LillianThe knock on the door was so quiet you wouldn’t have thought I’d hear it, just three little taps with pauses in between but I was instantly awake. My mom brain has been trained to hear everything that goes on in the house as night–I don’t think I’ve slept completely through the night since the day Grace was born.

“Come in,” I said, full of anxiety because interruptions in the middle of the night are never good news. Lillian opened the door and she was sobbing. Not just a sniffling thing where she works every tear for pity points but sobbing-—her eyes were splotchy and her shoulders were hunched up and she was shaking with the force of it all.

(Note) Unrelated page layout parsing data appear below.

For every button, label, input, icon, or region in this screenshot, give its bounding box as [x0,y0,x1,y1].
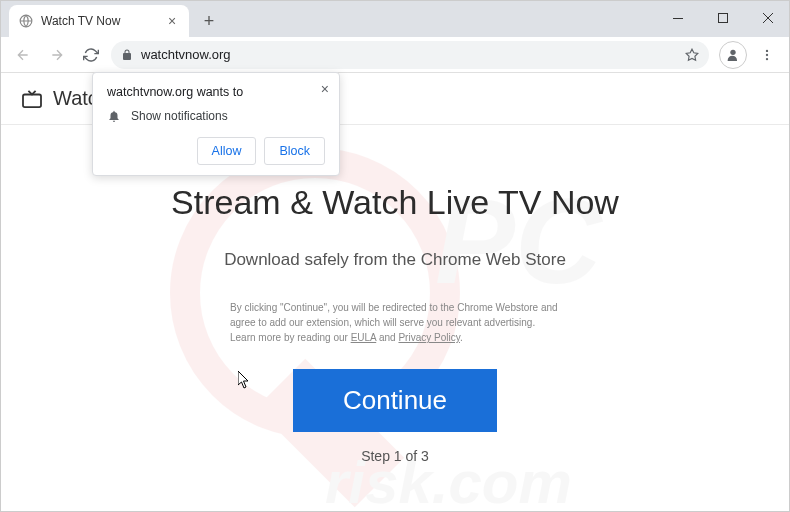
maximize-button[interactable] [700,3,745,33]
svg-rect-0 [673,18,683,19]
window-controls [655,0,790,36]
close-tab-button[interactable]: × [165,14,179,28]
notification-buttons: Allow Block [107,137,325,165]
continue-button[interactable]: Continue [293,369,497,432]
notification-permission-label: Show notifications [131,109,228,123]
privacy-policy-link[interactable]: Privacy Policy [398,332,460,343]
toolbar: watchtvnow.org [1,37,789,73]
forward-button[interactable] [43,41,71,69]
bell-icon [107,109,121,123]
svg-point-7 [766,57,768,59]
bookmark-star-icon[interactable] [685,48,699,62]
tv-icon [21,90,43,108]
svg-point-4 [730,49,735,54]
url-text: watchtvnow.org [141,47,677,62]
profile-button[interactable] [719,41,747,69]
close-window-button[interactable] [745,3,790,33]
step-indicator: Step 1 of 3 [1,448,789,464]
notification-origin: watchtvnow.org wants to [107,85,325,99]
address-bar[interactable]: watchtvnow.org [111,41,709,69]
minimize-button[interactable] [655,3,700,33]
svg-point-6 [766,53,768,55]
lock-icon [121,49,133,61]
disclaimer-text: By clicking "Continue", you will be redi… [230,300,560,345]
new-tab-button[interactable]: + [195,7,223,35]
menu-button[interactable] [753,41,781,69]
eula-link[interactable]: EULA [351,332,377,343]
headline: Stream & Watch Live TV Now [1,183,789,222]
close-icon[interactable]: × [321,81,329,97]
notification-permission-row: Show notifications [107,109,325,123]
back-button[interactable] [9,41,37,69]
svg-marker-3 [686,49,698,60]
svg-rect-1 [718,14,727,23]
subline: Download safely from the Chrome Web Stor… [1,250,789,270]
svg-point-5 [766,49,768,51]
block-button[interactable]: Block [264,137,325,165]
reload-button[interactable] [77,41,105,69]
allow-button[interactable]: Allow [197,137,257,165]
globe-icon [19,14,33,28]
browser-tab[interactable]: Watch TV Now × [9,5,189,37]
notification-permission-popup: × watchtvnow.org wants to Show notificat… [92,72,340,176]
tab-title: Watch TV Now [41,14,157,28]
svg-rect-8 [23,94,41,107]
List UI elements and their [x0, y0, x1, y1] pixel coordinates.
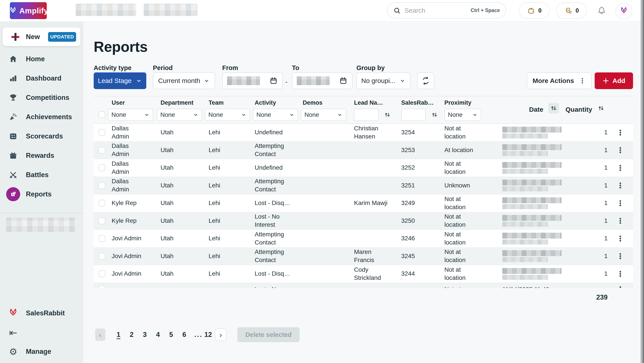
row-menu-button[interactable] [608, 129, 633, 136]
row-menu-button[interactable] [608, 283, 633, 288]
cell-activity: Attempting Contact [255, 230, 292, 247]
amplify-logo[interactable]: Amplify [10, 2, 47, 19]
table-row[interactable]: Jovi Admin Utah Lehi Attempting Contact … [94, 230, 633, 248]
col-team[interactable]: Team [208, 99, 224, 106]
page-3-button[interactable]: 3 [138, 331, 151, 339]
chevron-down-icon [337, 112, 342, 118]
table-row[interactable]: Kyle Rep Utah Lehi Lost - No Interest 32… [94, 212, 633, 230]
search-input[interactable]: Search Ctrl + Space [387, 3, 506, 19]
sort-salesrabbit-button[interactable] [429, 110, 440, 120]
row-checkbox[interactable] [98, 217, 105, 224]
row-checkbox[interactable] [98, 200, 105, 207]
row-menu-button[interactable] [608, 182, 633, 189]
select-all-checkbox[interactable] [98, 111, 105, 118]
from-date-input[interactable] [222, 72, 283, 89]
next-page-button[interactable]: › [215, 328, 226, 341]
row-menu-button[interactable] [608, 146, 633, 154]
sort-date-button[interactable] [548, 103, 559, 114]
more-actions-button[interactable]: More Actions [527, 72, 592, 89]
row-menu-button[interactable] [608, 235, 633, 242]
page-6-button[interactable]: 6 [178, 331, 191, 339]
sidebar-item-competitions[interactable]: Competitions [0, 88, 83, 107]
sidebar-item-battles[interactable]: Battles [0, 165, 83, 185]
table-row[interactable]: Dallas Admin Utah Lehi Undefined Christi… [94, 124, 633, 142]
sort-lead-name-button[interactable] [382, 110, 393, 120]
row-checkbox[interactable] [98, 182, 105, 189]
cell-team: Lehi [208, 199, 220, 207]
user-avatar[interactable] [616, 3, 632, 19]
delete-selected-button[interactable]: Delete selected [237, 327, 300, 342]
row-menu-button[interactable] [608, 199, 633, 207]
refresh-button[interactable] [417, 72, 434, 89]
redacted-team-name[interactable] [144, 4, 198, 16]
col-user[interactable]: User [112, 99, 125, 106]
sidebar-item-manage[interactable]: ⚙ Manage [0, 342, 83, 361]
sidebar-item-rewards[interactable]: Rewards [0, 146, 83, 165]
row-menu-button[interactable] [608, 217, 633, 224]
team-filter-select[interactable]: None [205, 109, 250, 121]
col-proximity[interactable]: Proximity [444, 99, 471, 106]
page-1-button[interactable]: 1 [112, 331, 125, 339]
cell-activity: Lost - Disq… [255, 199, 290, 207]
sidebar-item-dashboard[interactable]: Dashboard [0, 69, 83, 88]
demos-filter-select[interactable]: None [301, 109, 346, 121]
activity-filter-select[interactable]: None [253, 109, 298, 121]
page-5-button[interactable]: 5 [164, 331, 178, 339]
table-row[interactable]: Kyle Rep Utah Lehi Lost - Disq… Karim Ma… [94, 194, 633, 212]
user-filter-select[interactable]: None [108, 109, 153, 121]
col-quantity[interactable]: Quantity [566, 106, 592, 113]
row-checkbox[interactable] [98, 253, 105, 260]
row-checkbox[interactable] [98, 270, 105, 277]
cell-quantity: 1 [604, 128, 608, 137]
lead-name-filter-input[interactable] [354, 109, 378, 121]
col-lead-name[interactable]: Lead Na… [354, 99, 383, 106]
row-checkbox[interactable] [98, 235, 105, 242]
page-12-button[interactable]: 12 [204, 331, 212, 339]
row-menu-button[interactable] [608, 270, 633, 278]
redacted-account-name[interactable] [76, 4, 136, 16]
col-department[interactable]: Department [160, 99, 194, 106]
sort-quantity-button[interactable] [596, 103, 606, 114]
sidebar-item-scorecards[interactable]: Scorecards [0, 127, 83, 146]
to-date-input[interactable] [292, 72, 352, 89]
page-2-button[interactable]: 2 [125, 331, 138, 339]
new-button[interactable]: New UPDATED [3, 28, 80, 46]
table-row[interactable]: Lost - No Interest Not at location 11/14… [94, 283, 633, 288]
col-demos[interactable]: Demos [303, 99, 322, 106]
table-row[interactable]: Jovi Admin Utah Lehi Attempting Contact … [94, 248, 633, 265]
table-row[interactable]: Jovi Admin Utah Lehi Lost - Disq… Cody S… [94, 265, 633, 283]
sidebar-item-home[interactable]: Home [0, 49, 83, 69]
sidebar-item-achievements[interactable]: Achievements [0, 107, 83, 127]
department-filter-select[interactable]: None [157, 109, 202, 121]
row-checkbox[interactable] [98, 147, 105, 154]
row-checkbox[interactable] [98, 285, 105, 288]
redacted-user-name[interactable] [6, 217, 75, 232]
collapse-sidebar-button[interactable]: ⇤ [0, 323, 83, 342]
points-pill[interactable]: 0 [556, 3, 587, 19]
period-dropdown[interactable]: Current month [153, 72, 215, 89]
prev-page-button[interactable]: ‹ [95, 328, 105, 341]
col-salesrabbit[interactable]: SalesRab… [401, 99, 434, 106]
wallet-pill[interactable]: 0 [519, 3, 550, 19]
vertical-scrollbar[interactable] [641, 0, 644, 363]
add-button[interactable]: Add [595, 72, 633, 89]
sidebar-item-reports[interactable]: Reports [0, 185, 83, 204]
row-checkbox[interactable] [98, 129, 105, 136]
sidebar-item-salesrabbit[interactable]: SalesRabbit [0, 303, 83, 323]
table-row[interactable]: Dallas Admin Utah Lehi Attempting Contac… [94, 177, 633, 195]
table-row[interactable]: Dallas Admin Utah Lehi Undefined 3252 No… [94, 159, 633, 177]
table-row[interactable]: Dallas Admin Utah Lehi Attempting Contac… [94, 142, 633, 159]
page-4-button[interactable]: 4 [151, 331, 164, 339]
proximity-filter-select[interactable]: None [444, 109, 481, 121]
row-checkbox[interactable] [98, 164, 105, 171]
row-menu-button[interactable] [608, 164, 633, 172]
redacted-date [502, 215, 562, 227]
group-by-dropdown[interactable]: No groupi... [356, 72, 410, 89]
col-activity[interactable]: Activity [255, 99, 276, 106]
scrollbar-thumb[interactable] [642, 0, 644, 363]
col-date[interactable]: Date [529, 106, 543, 113]
salesrabbit-filter-input[interactable] [401, 109, 426, 121]
row-menu-button[interactable] [608, 252, 633, 260]
activity-type-dropdown[interactable]: Lead Stage [94, 72, 146, 89]
notifications-bell-icon[interactable] [596, 5, 607, 17]
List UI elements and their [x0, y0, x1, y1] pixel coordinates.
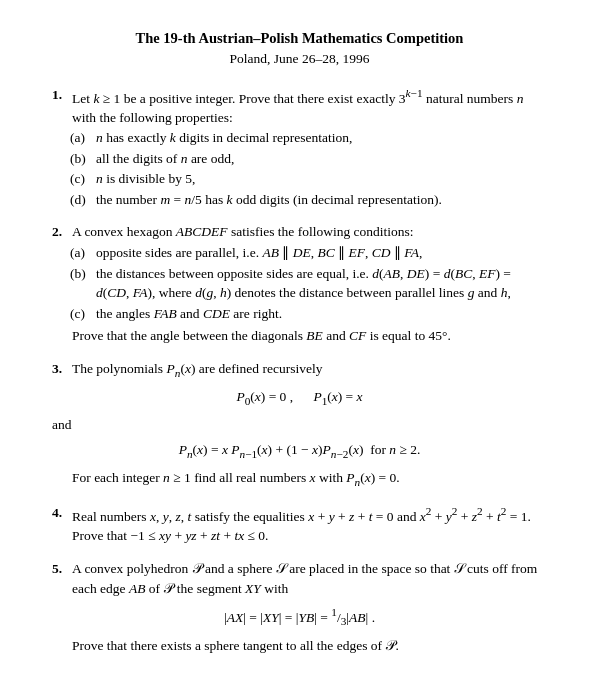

“I’m scared! The wind is blowing the house down and I’m scared!” she said, nearly hysterical.

I’ve never been a very patient mother, I really do try to be calm–I promise I try–but I tend to push my kids along in an rush for efficiency and I don’t stop for much along the way. But . . . when there are emergencies I’m good. I’m not sure why but my emergency protocol programming kicks in and I’m patient and I know just what to do. Must be the adrenaline or something.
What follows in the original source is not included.